Der dritte, weitaus kürzere Teil widmet sich der Gefahreneinschätzung der einzelnen Autoren, der Wirksamkeit des Abwehrkampfes und dem (geringen) Einfluss ihrer Schriften. Es verwundert kaum, dass der Grundton dieses Abschnitts eher resignativ gehalten ist. Zu deutlich stand allen Schreibern die aufkommende Gefahr des Faschismus vor Augen, zu unübersehbar waren Ende der 1920er-Jahre die Erfolge der Antisemiten, in allen Schichten und Milieus übrigens, wie man übereinstimmend bemerkte. Dennoch erschien ihnen allen der Abwehrkampf, in welcher Form auch immer, als „wirkungslose und notwendige Aufgabe zugleich“ (S. 379), wie Krah pointiert zusammenfasst. Und ähnlich wie heute war die Einschätzung der langfristigen Lösungsmöglichkeiten abhängig vom politischen Standpunkt des jeweiligen Verfassers: Ein Zionist wie Fritz Bernstein (aber auch der polyglotte katholische Adlige Coudenhove) sahen eine jüdische Heimstatt in Palästina (oder andernorts) als einzige effektive Lösung an, während der Christ und Pädagoge Müller-Claudius trotz großer Skepsis den Glauben an „Heilung“ durch Erziehung nicht aufgeben mochte. Ihnen allen gemeinsam war die Bedeutung, der sie der Verteidigung von Demokratie und Rechtsstaat zumaßen, um sowohl dem politischen, den Antisemitismus instrumentalisierenden Angriff auf die Institutionen als auch der individuellen Hetze machtvolle Instrumente entgegenzusetzen. Schließlich ging es darum, so paraphrasiert Franziska Krah ihren heimlichen Helden, Constantin Brunner, „die Gesellschaft so einzurichten, dass sie die Menschen in ihrer Verschiedenheit schütze“ (S. 374). Diese Aufgabe ist uns bekanntlich erhalten geblieben.

Anmerkungen:
1 Hans-Joachim Hahn / Olaf Kistenmacher (Hrsg.), Beschreibungsversuchen der Judenfeindschaft. Zur Geschichte der Antisemitismusforschung vor 1944, Berlin 2015; dies. (Hrsg.), Beschreibungsversuche der Judenfeindschaft II. Antisemitismus in Text und Bild – zwischen Kritik, Reflexion und Ambivalenz, Berlin 2019.

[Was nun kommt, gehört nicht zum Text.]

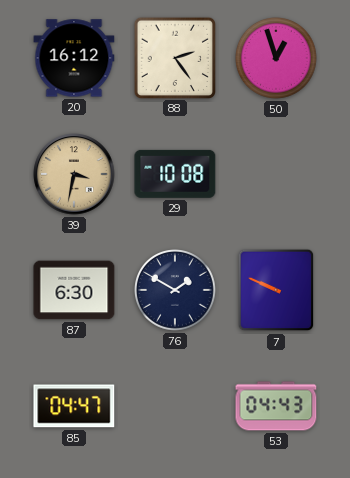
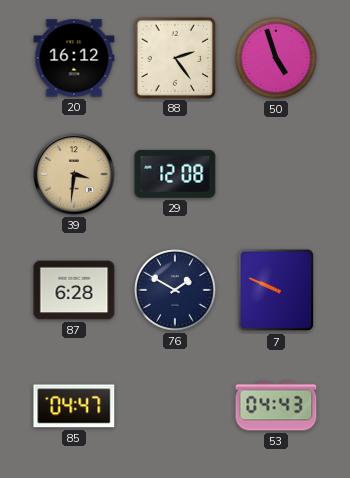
50: 12:57 -> 4:57
39: 3:32 -> 3:31
29: 10:08 -> 12:08
87: 6:30 -> 6:28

2 Birgit Erdle / Werner Konitzer (Hrsg.), Theorien über Judenhass – Eine Denkgeschichte. Kommentierte Quellenedition (1781–1931), Frankfurt am Main 2015.
3 Uffa Jensen / Stefanie Schüler-Springorum, Gefühle gegen Juden. Die Emotionsgeschichte des modernen Antisemitismus, in: Geschichte und Gesellschaft 39 (2013), S. 413–442.